• _Work task_
Print every line of the listing below, starting with the line that holds "Ent. Centers" and going on through the line that holds "Antique Pine & Copper", both included, and print nothing else.

• _Available data_

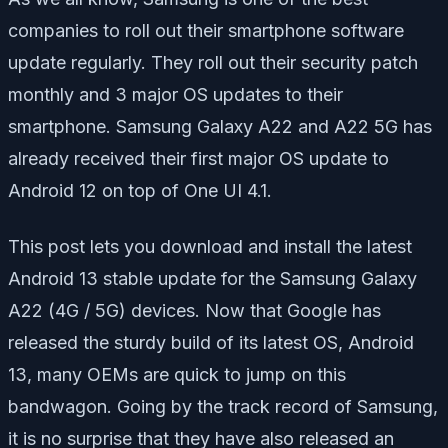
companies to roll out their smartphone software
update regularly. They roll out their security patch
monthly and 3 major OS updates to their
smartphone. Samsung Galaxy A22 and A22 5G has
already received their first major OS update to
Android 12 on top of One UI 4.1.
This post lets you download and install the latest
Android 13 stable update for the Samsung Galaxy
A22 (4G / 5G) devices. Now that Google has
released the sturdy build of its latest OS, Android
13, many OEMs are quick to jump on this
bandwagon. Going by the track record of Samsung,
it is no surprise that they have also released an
--
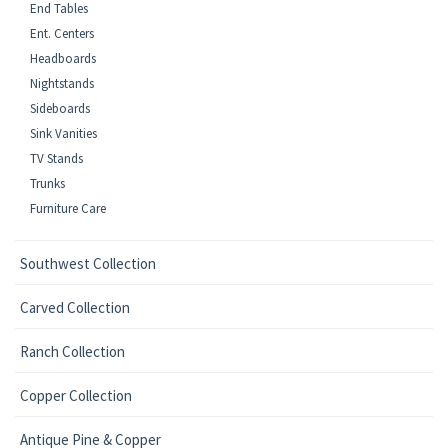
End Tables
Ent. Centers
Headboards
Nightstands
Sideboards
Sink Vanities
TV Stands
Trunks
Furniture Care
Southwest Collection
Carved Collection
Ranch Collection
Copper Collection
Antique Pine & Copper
* * *
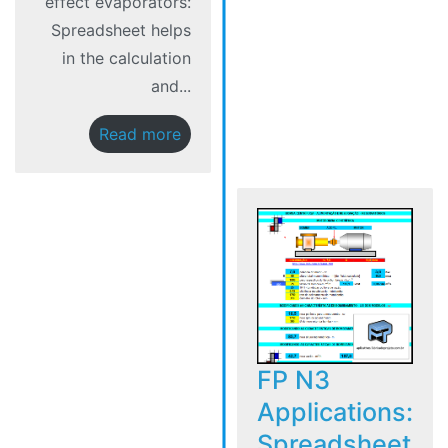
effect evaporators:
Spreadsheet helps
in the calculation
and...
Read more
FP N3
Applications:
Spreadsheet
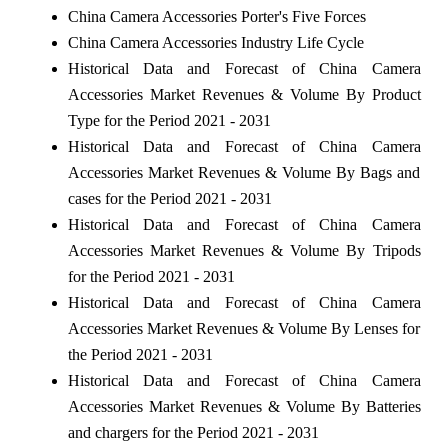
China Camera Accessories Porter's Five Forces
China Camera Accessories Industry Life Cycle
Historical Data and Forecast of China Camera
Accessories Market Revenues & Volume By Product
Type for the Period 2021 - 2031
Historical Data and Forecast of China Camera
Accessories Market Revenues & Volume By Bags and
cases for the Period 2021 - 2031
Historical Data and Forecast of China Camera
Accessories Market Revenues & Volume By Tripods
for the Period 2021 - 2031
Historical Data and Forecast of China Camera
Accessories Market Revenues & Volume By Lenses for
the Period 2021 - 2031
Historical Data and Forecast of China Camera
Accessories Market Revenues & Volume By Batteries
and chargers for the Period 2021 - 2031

• _Exercise response_
Ent. Centers
Headboards
Nightstands
Sideboards
Sink Vanities
TV Stands
Trunks
Furniture Care
Southwest Collection
Carved Collection
Ranch Collection
Copper Collection
Antique Pine & Copper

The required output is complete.